Over the past several years, Blondey McCoy has conquered the world. Emerging as one of the faces of Palace and adidas has firmly cemented his status in skateboarding. Simultaneously, he’s infiltrated fashion and the art world through his Thames label, solo exhibitions, and work with high-profile brands like Burberry. What’s most impressive is that he accomplished all of this by age 21. If nothing else, you have to respect Blondey’s hustle.
END. recently visited McCoy in his studio and conducted a proper interview. He goes on the record about many things, including how skateboarding has influenced his personal creativity, and fashions appropriation of skate culture.
END.: Would you say that skateboarding is linked to your creativity?

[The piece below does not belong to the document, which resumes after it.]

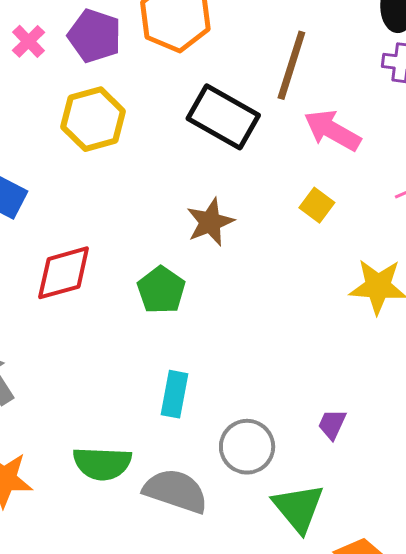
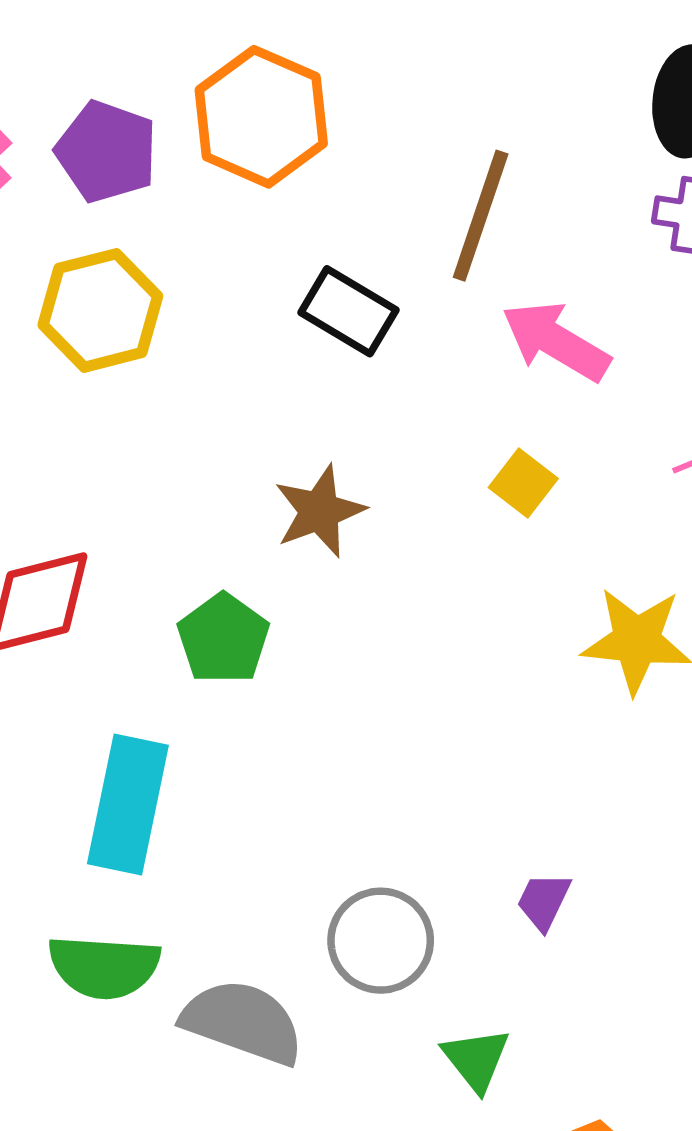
black rectangle: (223, 117) -> (348, 311), size x0.7
cyan rectangle: (175, 394) -> (128, 805), moved, size x1.5
green triangle: (298, 508) -> (476, 1059), size x0.7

Blondey: Absolutely. Skateboarding taught me self-confidence and not to need people’s approval to be who you want. Perhaps a little too much. A hundred skaters can do the same trick, but they all do it differently. I always find that amazing. It’s cliched to say, but there are skaters who look more fluid falling off their board than others who are doing the most technically advanced, horrific tricks and robotically making them every time. I think British skateboarding has often been a case of style over substance when compared to American skateboarding. I used to skip school to go and linger in the old Slam store until I could muster up the courage to talk to the people who worked there. I remember the board wall was an absolute beauty and none of the artists seemed to have GCSEs or anything, but they had their own style and didn’t seem to care what people thought of it. Whether that was the case or not, I’ve carried that mentality with me through everything. I’d feel saner having a good bash at ten things than studying for ten years to be told by an unelected mentor that I’m good enough to do one.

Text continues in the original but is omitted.